My dad was an Air Force sergeant for 20 years. We lived in England, Mississippi, Hawaii, North Dakota, Japan, and Texas. Japan was my favorite base. The culture there was environmentally focused, and I loved the lessons I learned. I also got to visit Korea, Guam, Thailand, and China while stationed in Japan. My husband enlisted in the US Marine Corps while we were engaged and got out shortly after our son was born. We never got to go any place cool, but I am proud of his service.
I think that’s amazing that you carry all those experiences with you. What would you say was the most difficult aspect about being a military child, and what was the most rewarding?
Moving every three years is rough on anyone; I just moved, I know! However, that influenced me to become extremely adaptable to change.
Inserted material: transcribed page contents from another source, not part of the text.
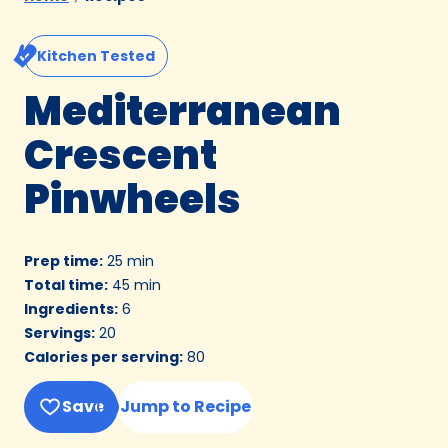
Kitchen Tested
Mediterranean
Crescent
Pinwheels
Prep time
:
25 min
Total time
:
45 min
Ingredients
:
6
Servings
:
20
Calories per serving
:
80
Save
Jump to Recipe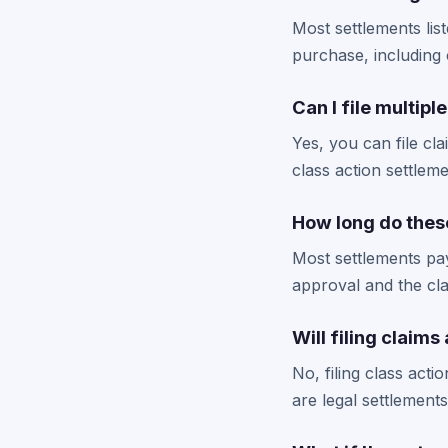
Most settlements lis
purchase, including 
Can I file multip
Yes, you can file cl
class action settlem
How long do these
Most settlements pay
approval and the cla
Will filing claims
No, filing class act
are legal settlement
Not to mention the numerous people I’ve met and maintained friendships within my life. All that far outweighed any difficulties the military brat lifestyle had.
The world over, salmon affect the cultures of the people whose lives they touch. The traditional cultures of Columbia Plateau tribes, Japanese Ainu, Pacific Northwest coastal tribes, the Norwegian coastal areas, and the Russian Far East are all very different, but they all share a reverence and gratitude for the bounty that salmon provide. You’ve lived around the world including another salmon country — Japan. Are there any traditions or teachings from other cultures that you have kept from another area of the world that you think we could learn from or incorporate here in the United States?
My time on Kauai certainly expanded my understanding of human impacts on the environment. The scarcity of resources was prevalent and remain a challenging issue for the Hawaiian people who once had all they required by simply working with the land and water. Native Hawaiian culture and beliefs are based on ancestral relationships between people and places much like the four CRITFC member tribes. I feel there are many lessons that all Americans can learn from both the Hawaiian and Columbia Plateau cultures.
Thank you so much for your time, Catherine. I’m excited that you’re part of the CRITFC team in service of our member tribes. Your unique upbringing adds to the beautiful diversity of our workforce here at CRITFC and I’m looking forward to working with you.
*“Thank you” (literally “you have given me happiness”) in Ichiskiin, one of the Sahaptin dialects spoken in the Columbia Basin.